### How to complete this task
Looking at the listing below, retype exactly the lines starting at the one containing "CBSE, Cambridge, ICSE, Matric & More |" and ending at the one containing "Admissions Open 2026-27", both included, and nothing else.
[Supplied entries]
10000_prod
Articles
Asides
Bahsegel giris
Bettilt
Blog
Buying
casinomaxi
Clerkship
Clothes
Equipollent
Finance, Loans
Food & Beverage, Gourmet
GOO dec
[/Supplied entries]
[Supplied entries]
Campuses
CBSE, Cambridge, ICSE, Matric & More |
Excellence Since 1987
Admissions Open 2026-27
[/Supplied entries]
### Exercise answer
CBSE, Cambridge, ICSE, Matric & More |
Excellence Since 1987
Admissions Open 2026-27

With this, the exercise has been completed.